**Information given**:
--- --- ---

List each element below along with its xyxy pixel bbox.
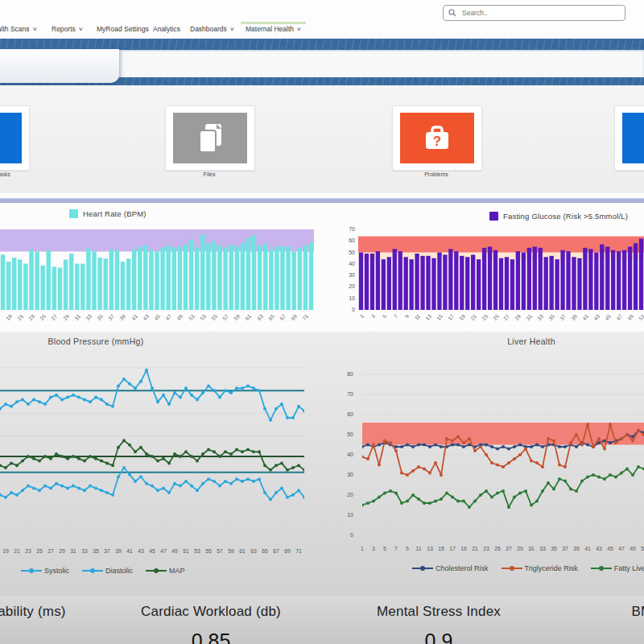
- nav-item-maternal-health[interactable]: Maternal Health∨: [246, 25, 301, 33]
- line-marker-icon: [82, 570, 103, 572]
- legend-swatch: [69, 209, 78, 218]
- line-marker-icon: [146, 570, 167, 572]
- nav-item-reports[interactable]: Reports∨: [52, 25, 83, 33]
- main-nav: Health Scans∨ Reports∨ MyRoad Settings A…: [0, 25, 644, 39]
- files-icon: [173, 113, 247, 163]
- liver-legend: Cholesterol Risk Triglyceride Risk Fatty…: [412, 564, 644, 572]
- svg-text:?: ?: [433, 134, 441, 149]
- nav-label: MyRoad Settings: [97, 25, 149, 33]
- quick-card-right[interactable]: [614, 105, 644, 171]
- liver-health-line-chart: [362, 362, 644, 535]
- quick-card-label: Tasks: [0, 171, 47, 177]
- search-box[interactable]: [443, 5, 625, 21]
- quick-cards-section: [0, 85, 644, 193]
- liver-chart-title: Liver Health: [451, 336, 612, 346]
- nav-label: Analytics: [153, 25, 180, 33]
- chevron-down-icon: ∨: [296, 26, 302, 32]
- nav-label: Reports: [52, 25, 76, 33]
- nav-item-dashboards[interactable]: Dashboards∨: [190, 25, 234, 33]
- line-marker-icon: [412, 568, 433, 569]
- nav-item-analytics[interactable]: Analytics: [153, 25, 180, 33]
- banner-image: [0, 39, 644, 85]
- legend-item-systolic: Systolic: [21, 567, 69, 575]
- legend-item-map: MAP: [146, 567, 185, 575]
- chevron-down-icon: ∨: [78, 26, 84, 32]
- legend-item-fatty-liver: Fatty Liver: [591, 564, 644, 572]
- active-tab-indicator: [241, 22, 306, 24]
- glucose-bar-chart: [358, 229, 644, 310]
- quick-card-tasks[interactable]: [0, 105, 30, 171]
- bp-chart-title: Blood Pressure (mmHg): [15, 336, 176, 346]
- legend-item-triglyceride: Triglyceride Risk: [502, 564, 578, 572]
- nav-label: Maternal Health: [246, 25, 294, 33]
- metric-title-cardiac-workload: Cardiac Workload (db): [90, 604, 332, 620]
- nav-label: Dashboards: [190, 25, 227, 33]
- glucose-legend: Fasting Glucose (Risk >5.5mmol/L): [489, 212, 628, 221]
- search-input[interactable]: [460, 8, 620, 18]
- app-tile-icon: [0, 113, 22, 163]
- quick-card-label: Problems: [392, 171, 481, 177]
- blood-pressure-line-chart: [0, 354, 304, 531]
- legend-item-diastolic: Diastolic: [82, 567, 133, 575]
- chevron-down-icon: ∨: [229, 26, 235, 32]
- dashboard-page: Health Scans∨ Reports∨ MyRoad Settings A…: [0, 0, 644, 644]
- banner-left-card: [0, 49, 119, 83]
- line-marker-icon: [591, 568, 612, 569]
- metric-value-cardiac-workload: 0.85: [90, 630, 332, 644]
- nav-label: Health Scans: [0, 25, 30, 33]
- bp-legend: Systolic Diastolic MAP: [21, 567, 185, 575]
- quick-card-problems[interactable]: ?: [392, 105, 482, 171]
- heart-rate-legend: Heart Rate (BPM): [69, 209, 147, 218]
- metric-value-mental-stress: 0.9: [318, 630, 559, 644]
- legend-label: Fasting Glucose (Risk >5.5mmol/L): [503, 212, 628, 221]
- legend-item-cholesterol: Cholesterol Risk: [412, 564, 489, 572]
- chevron-down-icon: ∨: [32, 26, 38, 32]
- app-tile-icon: [622, 113, 644, 163]
- line-marker-icon: [502, 568, 522, 569]
- legend-label: Heart Rate (BPM): [83, 209, 147, 218]
- search-icon: [448, 9, 456, 17]
- quick-card-label: Files: [165, 171, 254, 177]
- metric-title-hrv: Heart Rate Variability (ms): [0, 604, 105, 620]
- line-marker-icon: [21, 570, 42, 572]
- legend-swatch: [489, 212, 498, 221]
- nav-item-health-scans[interactable]: Health Scans∨: [0, 25, 36, 33]
- quick-card-files[interactable]: [165, 105, 255, 171]
- nav-item-myroad-settings[interactable]: MyRoad Settings: [97, 25, 149, 33]
- heart-rate-bar-chart: [0, 229, 314, 310]
- metric-title-bmi: BMI: [523, 604, 644, 620]
- problems-case-icon: ?: [400, 113, 474, 163]
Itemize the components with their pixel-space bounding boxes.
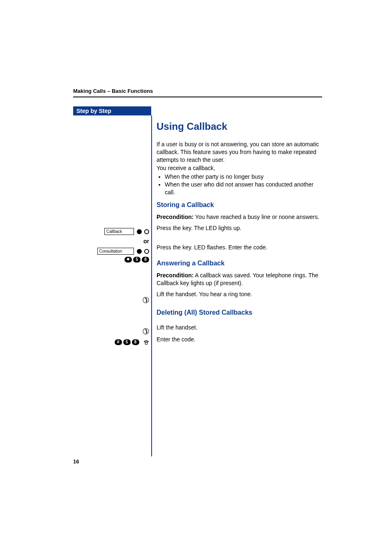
bullet-item: When the user who did not answer has con…	[165, 181, 321, 196]
sidebar-rule	[151, 115, 152, 456]
document-page: Making Calls – Basic Functions Step by S…	[0, 0, 392, 555]
step-by-step-box: Step by Step	[73, 106, 151, 115]
keycap-star-icon	[125, 257, 132, 263]
keycap-5-icon: 5	[123, 339, 131, 345]
keycap-8-icon: 8	[142, 257, 149, 263]
consultation-key-icon: Consultation	[97, 247, 150, 255]
keypad-icon: 5 8	[115, 339, 139, 345]
lift-handset-icon-block-2: ✆	[142, 327, 149, 336]
handset-lift-icon: ✆	[141, 327, 150, 336]
page-number: 16	[73, 458, 79, 465]
precondition-label: Precondition:	[157, 214, 194, 220]
keycap-5-icon: 5	[133, 257, 141, 263]
storing-heading: Storing a Callback	[157, 200, 321, 210]
led-on-icon	[137, 229, 142, 234]
keypad-icon: 5 8	[125, 257, 149, 263]
led-on-icon	[137, 249, 142, 254]
bullet-item: When the other party is no longer busy	[165, 173, 321, 181]
precondition-label: Precondition:	[157, 272, 194, 279]
intro-paragraph: If a user is busy or is not answering, y…	[157, 140, 321, 164]
intro-paragraph-2: You receive a callback,	[157, 164, 321, 172]
storing-precondition: Precondition: You have reached a busy li…	[157, 213, 321, 221]
keycap-8-icon: 8	[132, 339, 139, 345]
answering-precondition: Precondition: A callback was saved. Your…	[157, 272, 321, 287]
callback-key-label: Callback	[104, 228, 134, 235]
precondition-text: You have reached a busy line or noone an…	[194, 214, 319, 220]
consultation-key-label: Consultation	[97, 248, 134, 255]
step-press-flash: Press the key. LED flashes. Enter the co…	[157, 244, 321, 251]
svg-rect-0	[145, 343, 147, 344]
deleting-code-icon: 5 8	[115, 338, 149, 345]
step-enter-code: Enter the code.	[157, 336, 321, 343]
step-lift: Lift the handset.	[157, 324, 321, 332]
content-column: Using Callback If a user is busy or is n…	[157, 120, 321, 349]
deleting-heading: Deleting (All) Stored Callbacks	[157, 308, 321, 317]
chapter-header: Making Calls – Basic Functions	[73, 88, 322, 97]
answering-heading: Answering a Callback	[157, 259, 321, 268]
led-ring-icon	[144, 249, 149, 254]
storing-code-icon: 5 8	[125, 256, 149, 263]
keycap-hash-icon	[115, 339, 122, 345]
step-lift-ring: Lift the handset. You hear a ring tone.	[157, 290, 321, 298]
intro-bullets: When the other party is no longer busy W…	[157, 173, 321, 196]
callback-key-icon: Callback	[104, 228, 149, 235]
page-title: Using Callback	[157, 120, 321, 133]
step-press-led: Press the key. The LED lights up.	[157, 224, 321, 232]
handset-lift-icon: ✆	[141, 296, 150, 305]
or-label: or	[143, 238, 149, 244]
led-ring-icon	[144, 229, 149, 234]
or-separator: or	[143, 237, 149, 245]
lift-handset-icon-block: ✆	[142, 296, 149, 304]
handset-onhook-icon	[143, 339, 149, 345]
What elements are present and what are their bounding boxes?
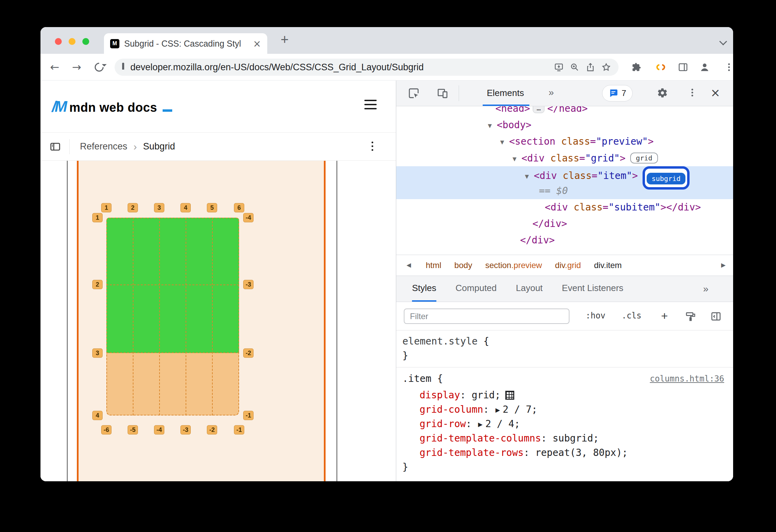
computed-sidebar-toggle-icon[interactable] [710,311,721,322]
device-toolbar-icon[interactable] [437,87,448,99]
dom-crumb-section.preview[interactable]: section.preview [485,261,542,270]
mdn-logo[interactable]: /M mdn web docs [52,98,172,115]
grid-row-line [106,285,239,285]
breadcrumb-current: Subgrid [143,141,175,152]
tab-strip: M Subgrid - CSS: Cascading Styl × + [40,27,733,54]
devtools-close-icon[interactable]: × [710,81,720,106]
css-property-grid-row[interactable]: grid-row: ▶2 / 4; [396,417,733,431]
dom-crumb-div.grid[interactable]: div.grid [555,261,581,270]
tab-elements[interactable]: Elements [487,81,524,106]
hamburger-menu-icon[interactable] [364,100,377,112]
grid-editor-icon[interactable] [505,391,514,400]
back-button[interactable]: ← [50,54,59,81]
dom-token: <section [509,136,561,147]
dom-token: <div [545,202,574,213]
browser-tab[interactable]: M Subgrid - CSS: Cascading Styl × [104,33,267,54]
dom-tree-line[interactable]: </div> [396,232,733,249]
crumbs-scroll-left-icon[interactable]: ◀ [407,255,411,276]
extensions-puzzle-icon[interactable] [631,54,642,81]
new-style-rule-button[interactable]: + [661,302,668,330]
more-style-tabs-chevron[interactable]: » [703,276,733,302]
tab-event-listeners[interactable]: Event Listeners [562,276,623,302]
row-line-label-left: 4 [92,411,103,420]
install-icon[interactable] [554,62,564,72]
dom-tree-line[interactable]: <head>…</head> [396,106,733,117]
grid-column-line [133,218,133,415]
element-style-rule[interactable]: element.style { [396,334,733,349]
close-window-button[interactable] [55,38,62,45]
zoom-icon[interactable] [570,62,579,72]
maximize-window-button[interactable] [82,38,89,45]
minimize-window-button[interactable] [69,38,75,45]
dom-crumb-html[interactable]: html [426,261,441,270]
dom-token: </div> [520,234,555,246]
settings-gear-icon[interactable] [657,87,668,98]
bookmark-star-icon[interactable] [601,62,611,72]
lock-icon[interactable] [122,64,124,70]
toggle-hov-button[interactable]: :hov [586,302,605,330]
dom-token: ▼ [500,134,509,150]
css-property-grid-column[interactable]: grid-column: ▶2 / 7; [396,402,733,417]
dom-tree-line[interactable]: ▼<body> [396,117,733,133]
column-line-label-bottom: -5 [128,425,138,435]
colab-extension-icon[interactable] [655,54,666,81]
css-property-grid-template-columns[interactable]: grid-template-columns: subgrid; [396,431,733,446]
styles-filter-input[interactable] [404,309,569,324]
item-rule-selector-line[interactable]: .item { [396,372,443,386]
subgrid-badge[interactable]: subgrid [647,173,685,184]
share-icon[interactable] [586,62,595,72]
new-tab-button[interactable]: + [281,32,289,47]
tab-styles[interactable]: Styles [412,276,436,302]
dom-tree-line[interactable]: </div> [396,216,733,232]
more-panels-chevron[interactable]: » [549,81,555,106]
dom-token: = [603,202,609,213]
console-messages-badge[interactable]: 7 [602,85,633,101]
expand-shorthand-icon[interactable]: ▶ [478,417,483,432]
crumb-class: .item [604,261,622,270]
address-bar[interactable]: developer.mozilla.org/en-US/docs/Web/CSS… [115,59,619,76]
profile-avatar[interactable] [699,54,710,81]
tab-close-icon[interactable]: × [253,38,261,49]
subgrid-green-area [106,218,239,353]
column-line-label-top: 3 [154,203,164,213]
row-line-label-right: -1 [243,411,254,420]
devtools-menu-kebab-icon[interactable] [687,87,697,98]
dom-token: "subitem" [608,202,660,213]
styles-filter-bar: :hov .cls + [396,302,733,330]
article-actions-kebab-icon[interactable] [372,142,373,153]
dom-tree-line[interactable]: ▼<div class="item">subgrid [396,166,733,183]
dom-tree-line[interactable]: ▼<div class="grid">grid [396,150,733,166]
tab-search-chevron-icon[interactable] [719,38,727,46]
crumbs-scroll-right-icon[interactable]: ▶ [721,255,726,276]
crumb-tag: div [594,261,604,270]
dom-token: == $0 [539,185,568,196]
css-property-display[interactable]: display: grid; [396,388,733,402]
expand-shorthand-icon[interactable]: ▶ [495,403,500,417]
inspect-element-icon[interactable] [408,87,420,99]
dom-crumb-div.item[interactable]: div.item [594,261,622,270]
url-text: developer.mozilla.org/en-US/docs/Web/CSS… [130,62,548,73]
column-line-label-top: 2 [128,203,138,213]
dom-crumb-body[interactable]: body [454,261,472,270]
sidebar-toggle-icon[interactable] [49,141,61,153]
dom-tree-line[interactable]: ▼<section class="preview"> [396,133,733,150]
reload-button[interactable] [95,54,104,81]
toggle-cls-button[interactable]: .cls [622,302,642,330]
side-panel-icon[interactable] [678,54,688,81]
devtools-toolbar: Elements » 7 × [396,81,733,106]
browser-menu-kebab-icon[interactable] [724,54,733,81]
rendering-emulation-icon[interactable] [685,311,696,322]
breadcrumb-references[interactable]: References [80,141,127,152]
dom-token: class [563,170,591,181]
rule-source-link[interactable]: columns.html:36 [650,374,733,384]
grid-badge[interactable]: grid [630,153,658,164]
crumb-class: .preview [511,261,542,270]
crumb-tag: div [555,261,565,270]
tab-computed[interactable]: Computed [456,276,497,302]
css-property-grid-template-rows[interactable]: grid-template-rows: repeat(3, 80px); [396,446,733,460]
tab-layout[interactable]: Layout [516,276,543,302]
dom-token: <div [521,153,550,164]
dom-tree-line[interactable]: <div class="subitem"></div> [396,199,733,216]
forward-button[interactable]: → [72,54,81,81]
css-property-list: display: grid;grid-column: ▶2 / 7;grid-r… [396,388,733,460]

--- --- ---

**Problem statement**: Show the lines where the word "answering" appears in the entries.

**Answer section**:
intro-paragraph: If a user is busy or is not answering, y…	[157, 140, 321, 164]
answering-precondition: Precondition: A callback was saved. Your…	[157, 272, 321, 287]
answering-heading: Answering a Callback	[157, 259, 321, 268]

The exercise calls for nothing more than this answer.